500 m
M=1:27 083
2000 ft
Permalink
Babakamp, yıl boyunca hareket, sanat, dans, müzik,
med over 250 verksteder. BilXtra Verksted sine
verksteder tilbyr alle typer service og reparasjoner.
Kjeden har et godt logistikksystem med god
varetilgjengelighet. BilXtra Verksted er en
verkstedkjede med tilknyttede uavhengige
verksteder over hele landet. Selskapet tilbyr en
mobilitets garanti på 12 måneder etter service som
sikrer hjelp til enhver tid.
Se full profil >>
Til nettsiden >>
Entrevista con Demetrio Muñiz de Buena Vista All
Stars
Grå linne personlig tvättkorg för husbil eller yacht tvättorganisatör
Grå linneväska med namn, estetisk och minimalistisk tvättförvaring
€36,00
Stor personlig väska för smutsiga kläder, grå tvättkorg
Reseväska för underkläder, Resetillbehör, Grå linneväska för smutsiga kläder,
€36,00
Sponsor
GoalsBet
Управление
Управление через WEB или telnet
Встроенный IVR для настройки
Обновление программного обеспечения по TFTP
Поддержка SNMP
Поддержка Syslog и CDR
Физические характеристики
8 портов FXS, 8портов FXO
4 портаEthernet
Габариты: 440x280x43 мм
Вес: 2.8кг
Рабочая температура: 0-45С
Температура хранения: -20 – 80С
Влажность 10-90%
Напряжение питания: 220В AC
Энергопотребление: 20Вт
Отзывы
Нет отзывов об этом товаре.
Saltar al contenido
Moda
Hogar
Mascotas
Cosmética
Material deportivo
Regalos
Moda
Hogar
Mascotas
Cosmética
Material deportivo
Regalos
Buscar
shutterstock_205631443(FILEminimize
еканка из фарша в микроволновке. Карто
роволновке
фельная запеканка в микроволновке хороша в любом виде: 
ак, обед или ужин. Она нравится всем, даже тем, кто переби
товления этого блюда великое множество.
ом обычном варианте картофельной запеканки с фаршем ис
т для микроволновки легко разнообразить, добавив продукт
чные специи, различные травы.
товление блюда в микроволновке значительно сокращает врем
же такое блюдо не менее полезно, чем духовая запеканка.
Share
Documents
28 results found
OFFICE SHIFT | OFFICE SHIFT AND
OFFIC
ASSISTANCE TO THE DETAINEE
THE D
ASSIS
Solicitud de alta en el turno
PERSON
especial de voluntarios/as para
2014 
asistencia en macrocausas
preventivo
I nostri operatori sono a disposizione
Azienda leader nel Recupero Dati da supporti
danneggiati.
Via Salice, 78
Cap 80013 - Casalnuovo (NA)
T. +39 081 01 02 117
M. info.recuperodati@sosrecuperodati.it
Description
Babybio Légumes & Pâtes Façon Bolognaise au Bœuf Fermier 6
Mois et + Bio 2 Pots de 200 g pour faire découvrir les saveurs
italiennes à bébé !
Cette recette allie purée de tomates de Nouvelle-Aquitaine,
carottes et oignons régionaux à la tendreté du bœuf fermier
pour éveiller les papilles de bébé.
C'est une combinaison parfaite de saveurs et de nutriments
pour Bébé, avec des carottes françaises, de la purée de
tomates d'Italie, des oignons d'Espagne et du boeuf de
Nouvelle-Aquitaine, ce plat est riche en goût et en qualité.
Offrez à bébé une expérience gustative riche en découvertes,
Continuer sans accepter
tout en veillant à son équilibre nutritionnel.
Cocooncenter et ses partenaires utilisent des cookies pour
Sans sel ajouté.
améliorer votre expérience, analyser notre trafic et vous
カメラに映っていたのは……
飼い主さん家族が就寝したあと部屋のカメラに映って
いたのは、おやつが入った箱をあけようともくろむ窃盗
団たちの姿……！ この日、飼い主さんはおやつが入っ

- _TASK TO CARRY OUT_
Your task is to transcribe the listing in full, so that each line reads exactly as before.

- _EXERCISE SOLUTION_
500 m
M=1:27 083
2000 ft
Permalink
Babakamp, yıl boyunca hareket, sanat, dans, müzik,
med over 250 verksteder. BilXtra Verksted sine
verksteder tilbyr alle typer service og reparasjoner.
Kjeden har et godt logistikksystem med god
varetilgjengelighet. BilXtra Verksted er en
verkstedkjede med tilknyttede uavhengige
verksteder over hele landet. Selskapet tilbyr en
mobilitets garanti på 12 måneder etter service som
sikrer hjelp til enhver tid.
Se full profil >>
Til nettsiden >>
Entrevista con Demetrio Muñiz de Buena Vista All
Stars
Grå linne personlig tvättkorg för husbil eller yacht tvättorganisatör
Grå linneväska med namn, estetisk och minimalistisk tvättförvaring
€36,00
Stor personlig väska för smutsiga kläder, grå tvättkorg
Reseväska för underkläder, Resetillbehör, Grå linneväska för smutsiga kläder,
€36,00
Sponsor
GoalsBet
Управление
Управление через WEB или telnet
Встроенный IVR для настройки
Обновление программного обеспечения по TFTP
Поддержка SNMP
Поддержка Syslog и CDR
Физические характеристики
8 портов FXS, 8портов FXO
4 портаEthernet
Габариты: 440x280x43 мм
Вес: 2.8кг
Рабочая температура: 0-45С
Температура хранения: -20 – 80С
Влажность 10-90%
Напряжение питания: 220В AC
Энергопотребление: 20Вт
Отзывы
Нет отзывов об этом товаре.
Saltar al contenido
Moda
Hogar
Mascotas
Cosmética
Material deportivo
Regalos
Moda
Hogar
Mascotas
Cosmética
Material deportivo
Regalos
Buscar
shutterstock_205631443(FILEminimize
еканка из фарша в микроволновке. Карто
роволновке
фельная запеканка в микроволновке хороша в любом виде: 
ак, обед или ужин. Она нравится всем, даже тем, кто переби
товления этого блюда великое множество.
ом обычном варианте картофельной запеканки с фаршем ис
т для микроволновки легко разнообразить, добавив продукт
чные специи, различные травы.
товление блюда в микроволновке значительно сокращает врем
же такое блюдо не менее полезно, чем духовая запеканка.
Share
Documents
28 results found
OFFICE SHIFT | OFFICE SHIFT AND
OFFIC
ASSISTANCE TO THE DETAINEE
THE D
ASSIS
Solicitud de alta en el turno
PERSON
especial de voluntarios/as para
2014 
asistencia en macrocausas
preventivo
I nostri operatori sono a disposizione
Azienda leader nel Recupero Dati da supporti
danneggiati.
Via Salice, 78
Cap 80013 - Casalnuovo (NA)
T. +39 081 01 02 117
M. info.recuperodati@sosrecuperodati.it
Description
Babybio Légumes & Pâtes Façon Bolognaise au Bœuf Fermier 6
Mois et + Bio 2 Pots de 200 g pour faire découvrir les saveurs
italiennes à bébé !
Cette recette allie purée de tomates de Nouvelle-Aquitaine,
carottes et oignons régionaux à la tendreté du bœuf fermier
pour éveiller les papilles de bébé.
C'est une combinaison parfaite de saveurs et de nutriments
pour Bébé, avec des carottes françaises, de la purée de
tomates d'Italie, des oignons d'Espagne et du boeuf de
Nouvelle-Aquitaine, ce plat est riche en goût et en qualité.
Offrez à bébé une expérience gustative riche en découvertes,
Continuer sans accepter
tout en veillant à son équilibre nutritionnel.
Cocooncenter et ses partenaires utilisent des cookies pour
Sans sel ajouté.
améliorer votre expérience, analyser notre trafic et vous
カメラに映っていたのは……
飼い主さん家族が就寝したあと部屋のカメラに映って
いたのは、おやつが入った箱をあけようともくろむ窃盗
団たちの姿……！ この日、飼い主さんはおやつが入っ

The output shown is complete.